Available data:

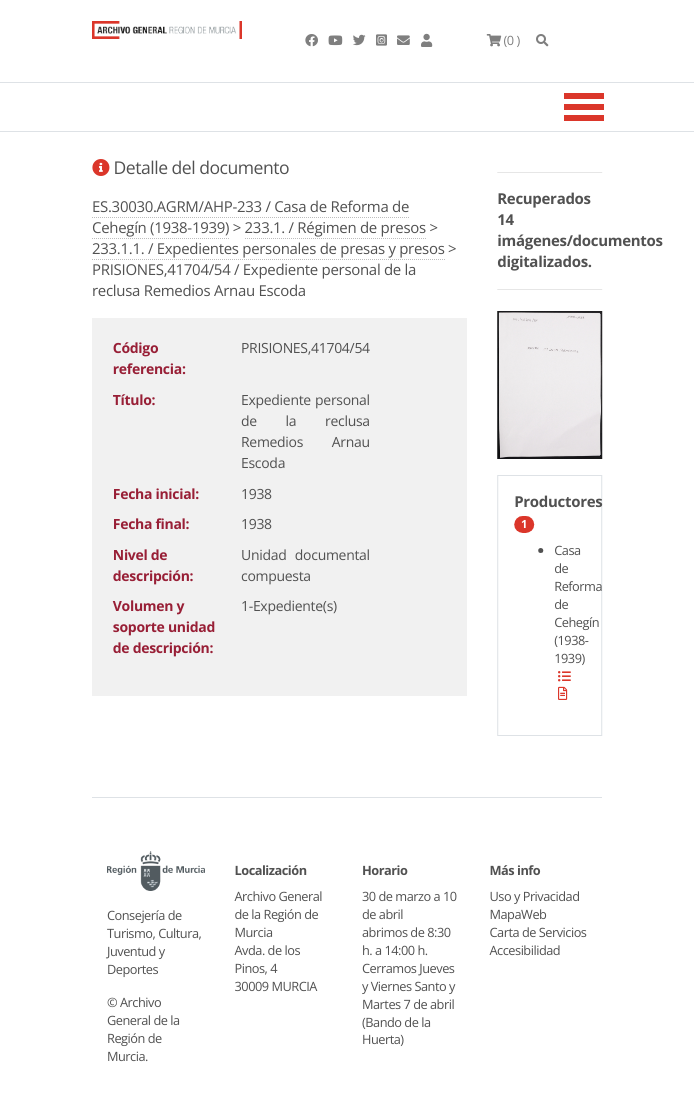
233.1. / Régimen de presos (335, 228)
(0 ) (503, 40)
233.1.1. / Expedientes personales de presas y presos (268, 249)
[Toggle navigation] (609, 107)
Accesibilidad (525, 950)
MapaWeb (518, 914)
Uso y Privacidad (535, 896)
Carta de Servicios (538, 932)
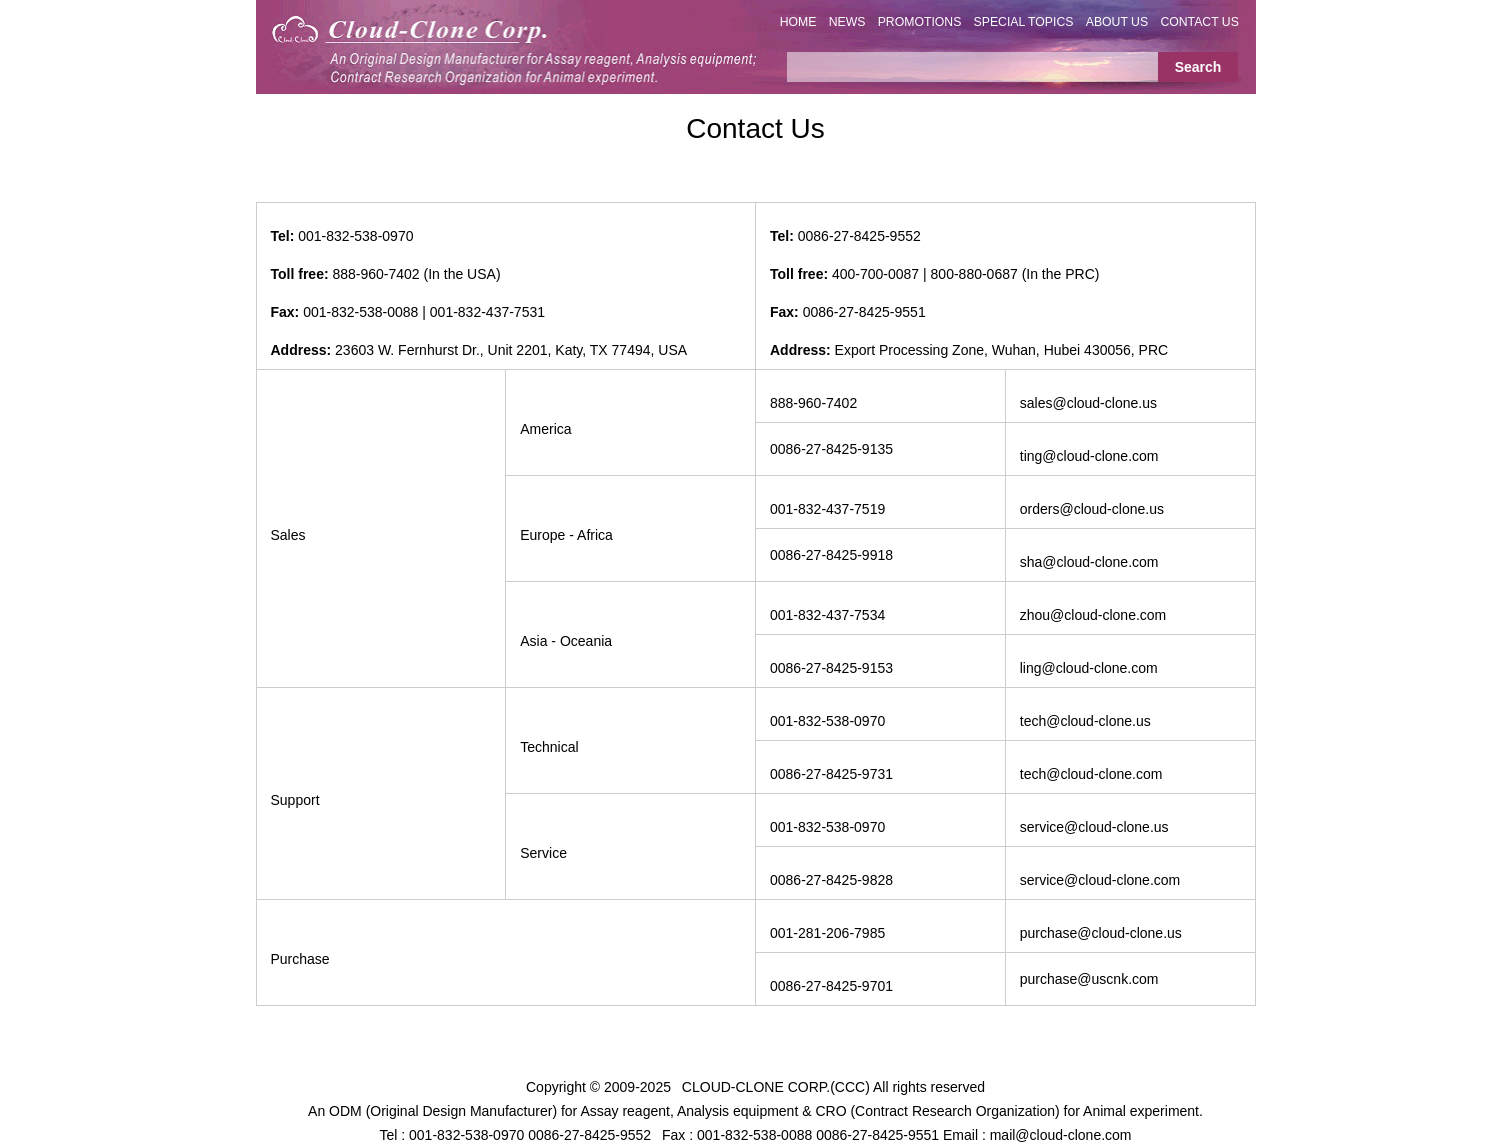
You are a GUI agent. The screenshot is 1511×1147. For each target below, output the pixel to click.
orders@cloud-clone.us (1092, 509)
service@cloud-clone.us (1094, 827)
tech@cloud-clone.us (1085, 721)
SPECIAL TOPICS (1024, 22)
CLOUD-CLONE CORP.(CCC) (776, 1087)
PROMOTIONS (920, 22)
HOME (798, 22)
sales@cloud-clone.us (1088, 403)
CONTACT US (1199, 22)
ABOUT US (1117, 22)
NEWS (847, 22)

Description of the task:
Set all of the records down once more, letter for letter, with the images removed.

Task result:
233.1. / Régimen de presos (335, 228)
(0 ) (503, 40)
233.1.1. / Expedientes personales de presas y presos (268, 249)
[Toggle navigation] (609, 107)
Accesibilidad (525, 950)
MapaWeb (518, 914)
Uso y Privacidad (535, 896)
Carta de Servicios (538, 932)
You are a GUI agent. The screenshot is 1511×1147. For each target below, output the pixel to click.
orders@cloud-clone.us (1092, 509)
service@cloud-clone.us (1094, 827)
tech@cloud-clone.us (1085, 721)
SPECIAL TOPICS (1024, 22)
CLOUD-CLONE CORP.(CCC) (776, 1087)
PROMOTIONS (920, 22)
HOME (798, 22)
sales@cloud-clone.us (1088, 403)
CONTACT US (1199, 22)
ABOUT US (1117, 22)
NEWS (847, 22)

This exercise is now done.